Michael E. Recca - CFO
Thank you, Lou. As Lou discussed, we ended 2020 on a high note. Results in the fourth quarter was significantly better than earlier in the year and certainly much better than Q2 when COVID [affected results.]
Turning on sales. I'd like to highlight some of the important points. Gross profit in absolute terms and a percentage of sales increased in the fourth quarter due to higher sales absorbing more of our fixed manufacturing overhead. As we said before, gross profit is highly correlated with volume. As sales continue to increase, you can expect (inaudible).
Our operating costs remain very well controlled. They declined about $500,000 or 6% for the year, and this has been despite increased COVID-related costs that we incurred. Our expenses remained significantly lower than historical levels. While we had an operating loss for the year in the fourth quarter and increased sales, we returned to an operating profit.
Interest expense has been cut by more than half, significantly more than half. The bulk of this is from lower rates at Sterling National Bank, where we are now paying 3.5%, let's say, in excess of 9% with our former bank. And during the year, we converted about $3 million of subordinated debt to common stock.
We mentioned that our $4 million investment in new equipment. Almost all of this expense was financed with a combination of proceeds of our stock sale in early 2020, and the expansion of our term loan with Sterling in November, again, at low interest rates.
And with that, I'll turn the call back to Lou and look forward to your questions.
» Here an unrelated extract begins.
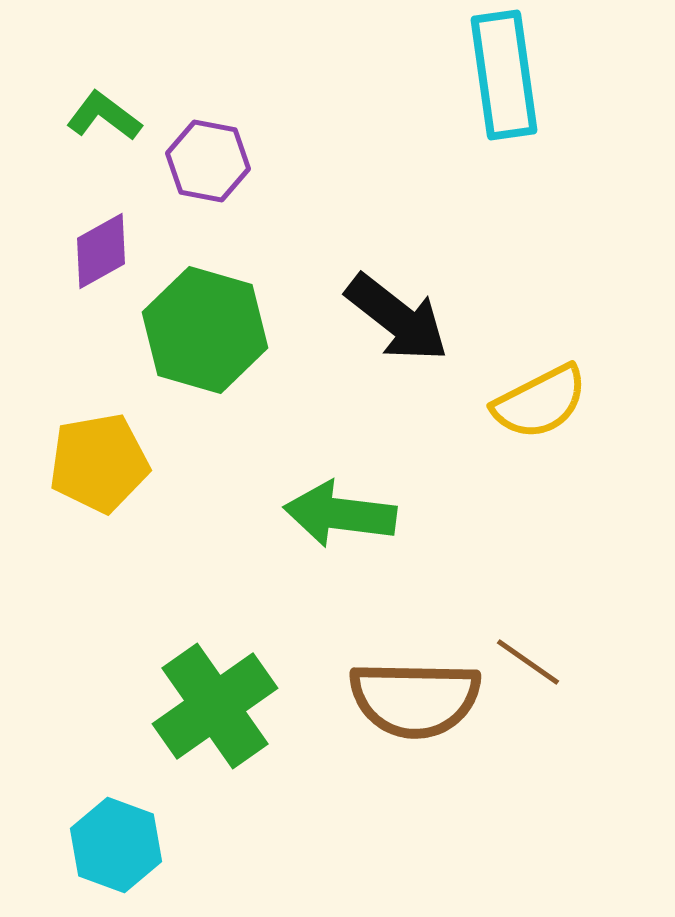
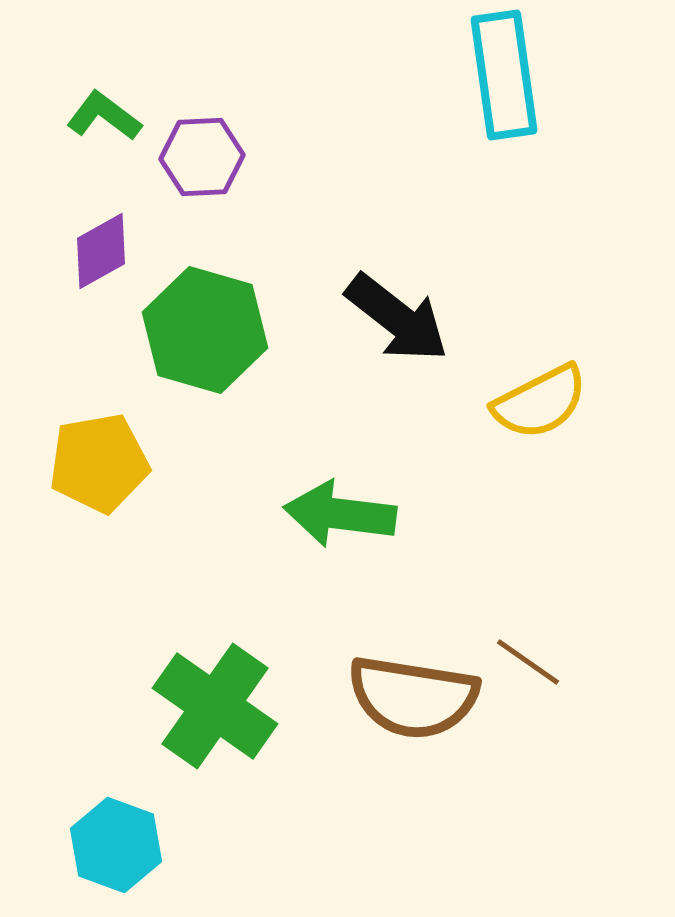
purple hexagon: moved 6 px left, 4 px up; rotated 14 degrees counterclockwise
brown semicircle: moved 2 px left, 2 px up; rotated 8 degrees clockwise
green cross: rotated 20 degrees counterclockwise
Luciano M. Melluzzo - President & CEO
Thanks, Mike. Let me close the call with a few thoughts. I'm sure you all agree with us that we are glad 2020 is over. I look forward to being able to travel to a client, have lunch with a colleague or be able to talk about the obstruction of a mask. We took many things for granted in 2020. 2020 is now behind us, and we are very confident of improving business conditions in 2021 going forward.
With those closing thoughts, I'd like to open up the call to questions from participants. Nicole, would you please take questions?
Operator
(Operator Instructions) And we'll take our first question. Please go ahead.
Unidentified Analyst
Yes. This is Rick down in Tampa. I'm just wondering about the remaining debt we may have, at what interest rates with Taglich? And is there any possibility, looking at the crystal ball out 18 months to 2 years, that we get a return of the dividend?
Luciano M. Melluzzo - President & CEO
We have our senior debt with Sterling National Bank, and we have single notes with Taglich Brothers principals that range from 7 to -- yes, 7% to 12%. In terms of dividend, I think we're a little bit premature to discuss when that might be -- that might be able to be useful.
Unidentified Analyst
Okay. What is the possibility of restructuring that remaining debt that would bank, on average, like you say, about 8%?
Luciano M. Melluzzo - President & CEO
We did restructure it in -- during 2020. And I would expect, as things continue to improve, we could make further reduction. The last one in the calculation, which was not very recently, our overall expense was up to about 7.5%, 8% now.
Unidentified Analyst
Okay. All right. Well, thank you. We'll make a little savings somewhere in the future on that.
Operator
(Operator Instructions) And it does not appear that we have any other questions coming into the queue at this time.
Luciano M. Melluzzo - President & CEO
Okay. Thank you, Nicole. So with that, once again, thank you, everyone, for taking the time to be on the call today and for your attentions and question. Nicole, I think we're all set.
Operator
And once again, ladies and gentlemen, that concludes today's conference. We appreciate your participation today. Thank you.